“What monsters do you dread, my dear?” she said,—“you who have never injured any one.”
“It was, if I remember rightly, the ghost of Purgold whose fatal shears devoured an inch and a half of the margins of my uncut Aldus, while the shade of Heudier pitilessly plunged my most beautiful editio princeps into a devouring acid, withdrawing it entirely bleached; but I have good reason to think that they are at least both in purgatory.”
His wife thought that he was talking Greek, because he knew a little Greek, and as a proof of his knowledge three shelves in his library were filled with Greek books with uncut leaves. He never opened them either, but was satisfied to show them by the side or back to his most intimate acquaintances, telling with calm assurance the place where they were printed, the date, and the printer’s name. The simple-minded considered him a sorcerer. But about this there is a difference of opinion.
As he was wasting away under their very eyes, his family called in a physician, who was both a philosopher and a man of intelligence.
You will discover if this was the case. This physician saw that congestion of the brain was imminent, and made an elaborate report of this disease in the “Journal des Sciences Médicales,” where it figures under the name of morocco monomania or bibliomaniac’s typhus; but it was not a question for the Academy of Sciences, because the illness was in conjunction with cholera morbus.

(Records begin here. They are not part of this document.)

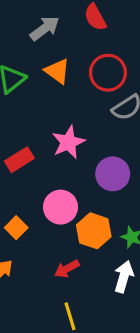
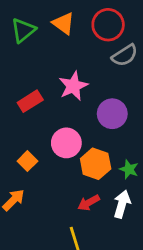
red arrow: (67, 269) -> (89, 203), moved

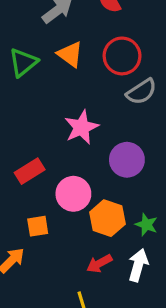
red rectangle: (30, 101) -> (30, 171), moved
orange square: (27, 161) -> (38, 226), moved, turned 36

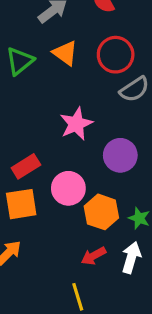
orange square: (38, 226) -> (21, 204), moved, size x1.5

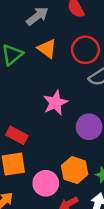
red rectangle: (26, 166) -> (17, 135), turned 60
pink circle: (68, 188) -> (46, 183), moved

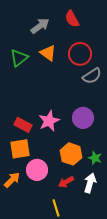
pink star: (55, 103) -> (49, 121), moved
pink circle: (46, 183) -> (37, 170), moved

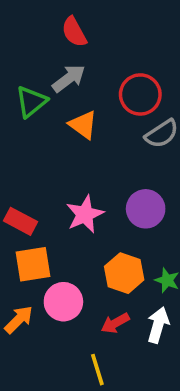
red semicircle: (72, 19) -> (74, 32), moved
gray arrow: (40, 26) -> (69, 78), moved
orange triangle: (48, 53) -> (83, 125), moved
red rectangle: (23, 125) -> (21, 221), moved

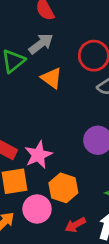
pink star: (85, 214) -> (38, 155), moved
orange hexagon: (124, 273) -> (63, 188), moved

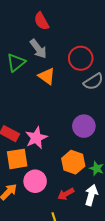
gray arrow: (41, 44) -> (38, 49), turned 90
orange hexagon: (63, 188) -> (73, 162), moved

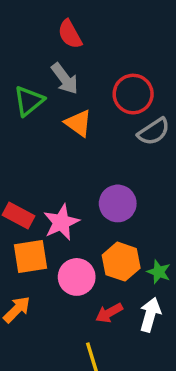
purple circle: (84, 126) -> (118, 203), moved
pink circle: (35, 181) -> (77, 277), moved

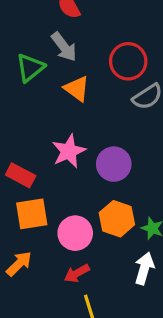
pink star: (61, 222) -> (69, 151), moved
red arrow: (109, 313) -> (77, 273), moved

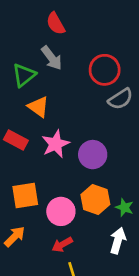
orange triangle: (77, 89) -> (38, 107), moved
red rectangle: (21, 175) -> (16, 140), moved

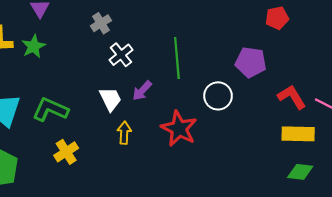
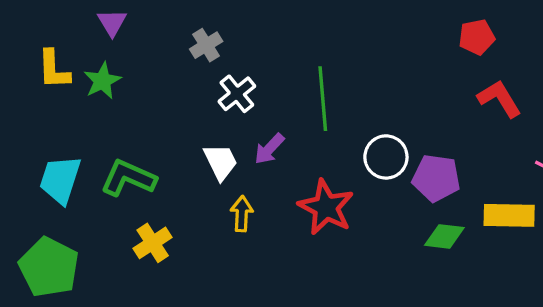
purple pentagon: (251, 62) -> (436, 178), moved
red L-shape: (292, 97) -> (499, 99), moved
green diamond: (300, 172) -> (444, 236), moved

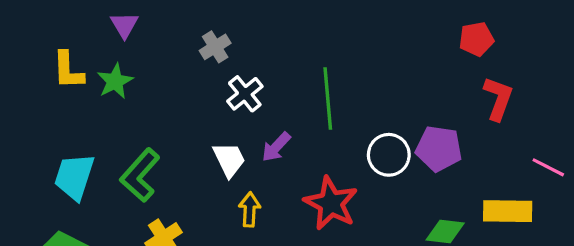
red L-shape: (499, 99) -> (498, 98), turned 51
green L-shape: (128, 178) -> (140, 175), turned -72
purple pentagon: (436, 178) -> (439, 149), moved

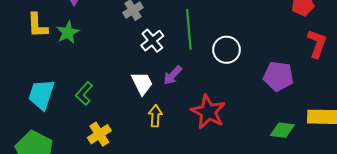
green line: (328, 98) -> (189, 29), moved
white circle: (389, 155) -> (227, 50), moved
green L-shape: (140, 175) -> (84, 93), size x0.7

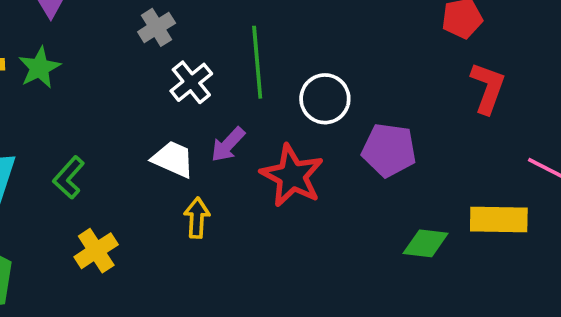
purple pentagon: (278, 76) -> (389, 150), moved
white trapezoid: (142, 83) -> (173, 159), turned -40
red star: (208, 112) -> (292, 176), moved

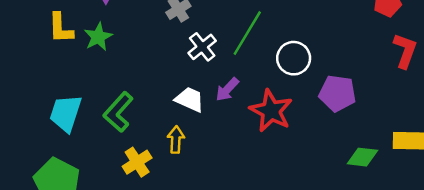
green line: (257, 62) -> (247, 33), turned 36
green L-shape: (69, 177) -> (118, 112), size x1.4
yellow arrow: (197, 218) -> (176, 140), moved

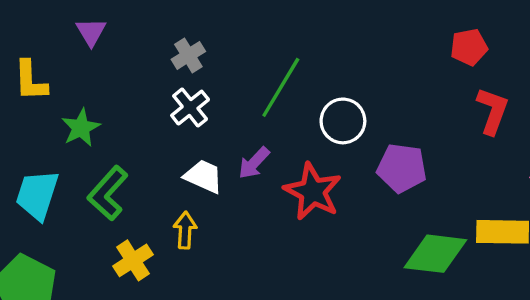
green star: (98, 37) -> (81, 128), moved
white cross: (202, 47) -> (190, 108), moved
green diamond: (362, 157) -> (435, 254), size x1.5

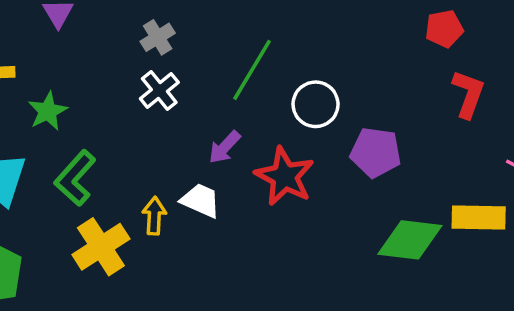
white trapezoid: (204, 176) -> (201, 200), moved
yellow cross: (133, 260) -> (101, 247), size x1.4

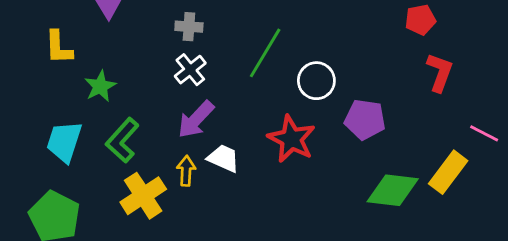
gray cross: (158, 37) -> (189, 27), turned 36
purple arrow: (225, 147) -> (196, 119), moved, size x1.4
yellow rectangle: (479, 218) -> (448, 172), turned -54

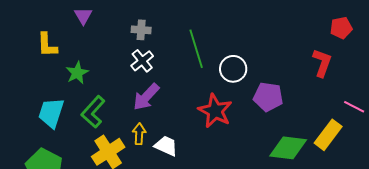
red pentagon: (420, 20) -> (341, 28), moved
green line: (265, 53) -> (196, 49), turned -48
white trapezoid: (224, 158) -> (166, 146), moved

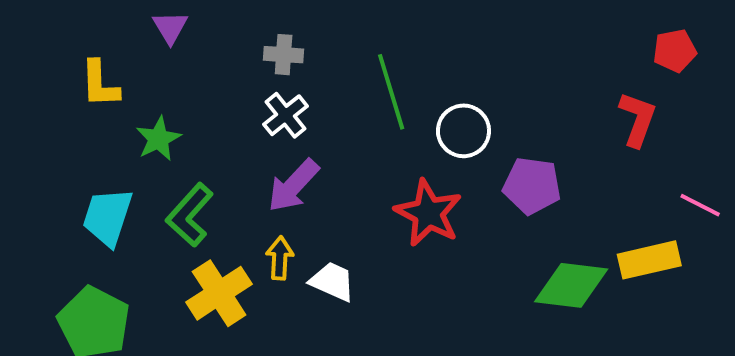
yellow rectangle: (328, 135) -> (649, 260), turned 40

They advised him to take exercise; and, as the idea amused him, we started out early one day, for I could not trust him to go a step alone. We turned toward the quays, and I was rejoicing because I thought that the sight of the river would revive him; but he never took his eyes from the level of the parapets. They were as free from show-cases as if they had been visited early in the morning by the public censor, who in February had sent the archiepiscopal library in swimming.[4] We were more fortunate at the Quai aux Fleurs, where books were in profusion. But what books! All the works which the newspapers had puffed during the last month, and which had gone from the
publisher’s office, or the bookseller, into the ten-cent box. Authors of every kind and sort, philosophers, historians, poets, novelists, who could not be wafted to immortality by the most alluring advertisements, and whose works go unheeded from the shelves of the store to the banks of the Seine, a deep Lethe, where they contemplate, while decaying, the certain end of their presumptive flight. I turned over there the pages of some of my octavos, which were placed between those of five or six of my friends.